Journée internationale de la femme – « L’égalité pour les femmes, c’est le progrès pour toutes et tous »

À l’échelle planétaire, plus de 800 femmes meurent chaque jour de causes évitables liées à une grossesse ou à un accouchement. Quoique le nombre de ces décès ait diminué de moitié ces 20 dernières années, ce recul représente toujours moins de la moitié de ce qui est nécessaire pour atteindre la cible des objectifs du Millénaire pour le développement (OMD) de l’Organisation des Nations Unies, fixée pour 2015.

Ces dernières décennies, une amélioration a été enregistrée en matière d’égalité entre les sexes dans l’enseignement primaire, mais 2 pays seulement sur 130 ont atteint l’objectif à tous les niveaux d’enseignement.

En 2013, les femmes n’occupaient que 20 % des sièges aux parlements du monde entier.

Un quart des femmes de la Région européenne de l’OMS ont subi les violences physiques et/ou sexuelles d’un partenaire intime.
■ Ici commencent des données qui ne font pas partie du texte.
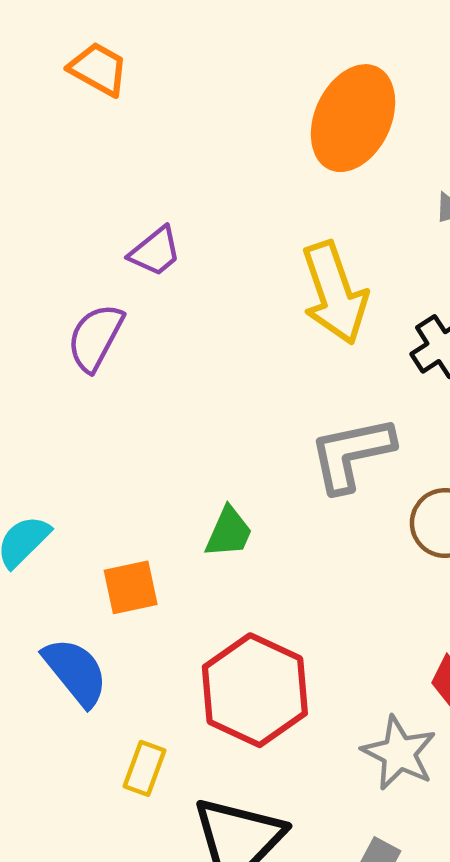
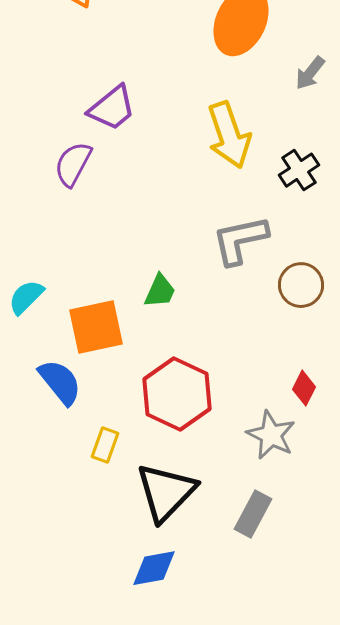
purple trapezoid: (155, 252) -> (112, 108), size x1.4
orange square: (131, 587) -> (96, 327), size x1.5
« L’égalité pour les femmes, c’est le progrès pour toutes et tous », tel est le thème de la Journée internationale de la femme 2014. L’heure est venue de faire le bilan des progrès réalisés et des obstacles encore à vaincre. La Journée internationale de la femme est l’occasion de défendre la cause des femmes et des enfants, et de mettre en évidence les avantages de l’égalité des sexes pour la société.

Même si des améliorations notables se sont produites en ce qui concerne l’accès des femmes aux soins de santé et à l’enseignement, il reste des pierres d’achoppement en matière de travail et d’emploi. Les femmes gagnent moins que les hommes, constituent la majorité des chômeurs, touchent des pensions de retraite moins élevées, occupent davantage d’emplois à temps partiel et détiennent moins de positions de haut rang dans les milieux d’affaires et le secteur public.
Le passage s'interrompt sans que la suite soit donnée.